Sita was constantly and vigorously thinking of Rama. And we cannot say that Rama did not respond. In Ramayana, we will find that the scene alternates — once Lanka is shown, Rama is shown in the jungle the next moment. This indicates that there is a secret communication between them. The more intense Sita’s cry, the more frenzied Rama’s search for her becomes. He weeps like an ordinary mortal, not because he is attached to her but because he longs to help a devotee.

The spiritual essence in man can kill and destroy Ravan, the ten-headed monstrosity of extrovertedness. It can do it with the army of monkeys. An educated man reading this should know what the monkeys refer to. The monkey has two qualities – asthiratwa and chanchalatwa – instability and restlessness. The thoughts in the human mind have these two qualities. They cannot remain – stable. The monkey cannot stay on one branch; it jumps from one branch to another and from tree to tree. It will still be restless if it gets tired and sits on a tree. Thus, it cannot keep quiet even for a minute. So, too, are our thoughts. They can never remain quiet but keep jumping from topic to topic. The army of thoughts is to be controlled. But, at this moment, Vali, who stands for lust, controls them. This has to be destroyed. And how? It can only be done from behind. From the front, every time, it is your lust that wins, and not you. So, if ever you want to conquer this lust, you have to shoot it from behind the tree.

About Vali

Vali had such great power that anytime an enemy approached him, half the enemy’s strength would drain away, and Vali himself would become three times stronger. So, Rama had to kill him from behind. To whom should he then give the kingship of the monkey-clan – the “thoughts?” To whom better than Sugreeva? “Greeva” means reins, “Sugreeva” means well-reined, i.e., well-controlled. When the thoughts are under one’s control, the army can cross the frontiers and reach Lanka to kill the ten-headed monster and bring back Sita.

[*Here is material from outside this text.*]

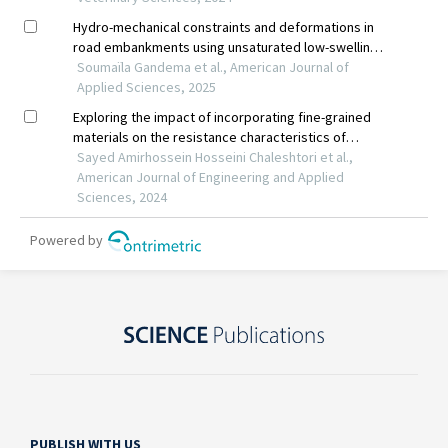
PUBLISH WITH US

When Rama regains Sita after destroying extrovertedness, the mind that is no longer extrovert is no mind. It (Sita) has to disappear. Without Sita, Rama cannot bring about “Rama-Rajya.” He cannot rule without a wife. Therefore, Kapila comes and offers him a Mithya Sita or Maya Sita. And with Maya Sita, Rama returns to rule Ayodhya with a tranquil and poised mind in a state of perfection, having regained his spiritual status. 

Though he returns with a mind, it is not there. It is like the sky, which allows everything to remain in space without contamination. So, Rama, the Man of Perfection, also allows the mind to remain in him but is unaffected by it. Since Rama functioned in the world outside with a perfectly controlled mind, the result had to be a RAMA-RAJYA !!!